4 is a circuit diagram of the clock output means of FIG.

5 is a timing diagram of a clock control circuit of a semiconductor memory device according to an embodiment of the present invention;

6 is a block diagram of a clock control circuit of a semiconductor memory device according to another embodiment of the present invention;

7 is a circuit diagram of the first pulse generator of FIG.

8 is a timing diagram of a clock control circuit of a semiconductor memory device according to another embodiment of the present invention;

9 is a block diagram of a clock control circuit of a semiconductor memory device according to still another embodiment of the present invention;

10 is a circuit diagram of a control signal generator of FIG. 9;

11 is a timing diagram of a clock control circuit of a semiconductor memory device according to another embodiment of the present invention.

<Description of the symbols for the main parts of the drawings>

100, 300, 400: clock output control means 200: clock output means

BACKGROUND OF THE INVENTION 1. Field of the Invention The present invention relates to a semiconductor memory device, and more particularly, to a clock control circuit for controlling a clock transmitted to a circuit operating by using a clock.

In general, a semiconductor memory device operates in synchronization with an input clock.

The more internal circuits that use the clock, the greater the number of drivers to drive the clock.

The internal circuitry that executes a particular command does not work until the next command is entered. The clock is always input to the internal circuit even when the internal circuit is operated or not.

The driver drives the clock and outputs it to the internal circuit even when the internal circuit is not operating. The amount of power consumed by the driver to drive the clock increases as the number of drivers increases.

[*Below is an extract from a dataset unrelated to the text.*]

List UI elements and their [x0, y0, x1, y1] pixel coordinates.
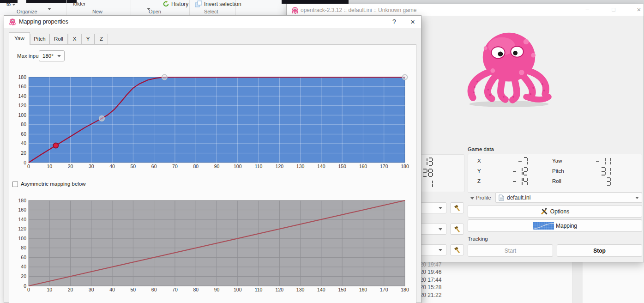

In the semiconductor memory device according to the related art, since the driver performs a driving operation to supply a clock to an internal circuit that does not operate, the power consumption of the semiconductor memory device is large. This problem is a big problem in the development of low power semiconductor memory devices.

SUMMARY OF THE INVENTION The present invention has been made to solve the above problems, and an object thereof is to provide a clock control circuit of a semiconductor memory device capable of reducing power consumption.

The clock control circuit of the semiconductor memory device according to the present invention includes a clock output control means for determining an operation command waiting time of a semiconductor memory device using a charge / discharge time of a capacitor, and outputting a control signal corresponding to the determination result, and the Clock output means for outputting a clock in response to the control signal.

According to another exemplary embodiment, a clock control circuit of a semiconductor memory device is activated in response to an activation of a chip select signal, and generates a control signal using a charge / discharge time of a capacitor to be deactivated after a predetermined time in response to deactivation of the chip select signal. Clock output control means, and clock output means for outputting a clock in response to the control signal.

In another embodiment, a clock control circuit of a semiconductor memory device may enable a pulse when an input signal is enabled, and connect a plurality of pulse generators in series to disable the pulse after a predetermined time when the input signal is disabled. Clock output control means configured to have an enable interval of an output pulse of a next pulse generator longer than an output pulse of a previous pulse generator, and output a clock in response to an output pulse of a last pulse generator of the plurality of serially connected pulse generators Clock output means.

The clock control circuit of the semiconductor memory device according to another embodiment enables the control signal in response to the activation of the chip select signal, starts counting the clock, and when the counting value of the clock becomes equal to a preset counting value, Clock output control means for disabling a control signal, and clock output means for outputting the clock in response to the control signal.

Hereinafter, a preferred embodiment of a semiconductor memory device according to the present invention will be described in detail with reference to the accompanying drawings.

As shown in FIG. 1, a clock control circuit of a semiconductor memory device according to an embodiment of the present invention includes a clock output control means 100 and a clock output means 200. The chip select signal CS among the external signals for allowing the semiconductor memory device to execute a specific command is enabled whenever a command is input to the semiconductor memory device. Accordingly, it may be determined that the command is input to the semiconductor memory device when the chip select signal CS is enabled.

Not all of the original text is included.